# 2008 Madone-Velonews Article - BB/Headset?



## mtbdcd (Jul 7, 2002)

Link to a velonews article:
http://www.velonews.com/tech/report/articles/12366.0.html

Looks like the new Madone's have a proprietary headset and BB bearings? Or am i misinterpreting the article? How will this work with different model cranksets? 

I had kind of a bad experience with the proprietary headset i had on my 5900. 

How does the seatpost work, that is how much adjustment do you get. And i guess that is proprietary too?


----------



## Olancha (Jan 4, 2007)

From http://www2.trekbikes.com/madone/technology/efficiency/ :

_"...Designed to accept most two-piece crank designs from Shimano®, Bontrager®, SRAM®, FSA®, and Campagnolo® without affecting the q-factor, the integrated bottom bracket design saves 40 grams compared to traditional designs..."
"...A slip fit bearing system that uses common, standard-sized bearings and requires no specialty tools or big torque loads..."
_
So it does look like a proprietary BB bearing system that will work on "most" two-piece cranks. 

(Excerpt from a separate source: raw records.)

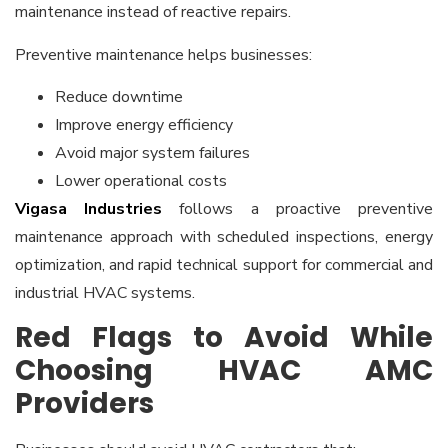
maintenance instead of reactive repairs.
Preventive maintenance helps businesses:
Reduce downtime
Improve energy efficiency
Avoid major system failures
Lower operational costs
Vigasa Industries
follows a proactive preventive
maintenance approach with scheduled inspections, energy
optimization, and rapid technical support for commercial and
industrial HVAC systems.
Red Flags to Avoid While
Choosing HVAC AMC
Providers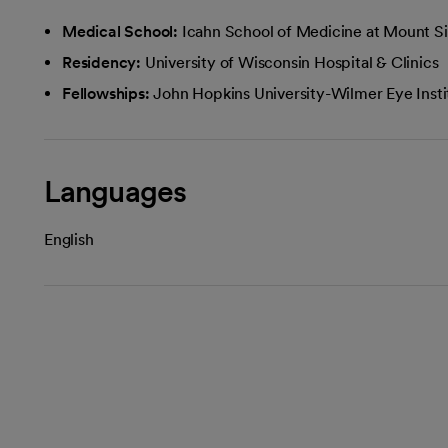
Medical School:
Icahn School of Medicine at Mount Si
Residency:
University of Wisconsin Hospital & Clinics
Fellowships:
John Hopkins University-Wilmer Eye Insti
Languages
English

Here is another Trek link that discusses the adjustments on the seat mast:
http://trekroad.typepad.com/trekroad/2007/06/what_size_madon.html

Edit. Per Damon Rinard at Trek:
_"...the bottom bracket bearings are a standard size, so you could easily change them to ceramic aftermarket ones if you wish..."_
http://trekroad.typepad.com/trekroad/2007/06/velonews_lennar.html#comments


----------



## dead flag blues (Aug 26, 2004)

http://www.cyclingnews.com/tech.php?id=tech/2007/features/trek_madone_launch07

good cycling news coverage.


----------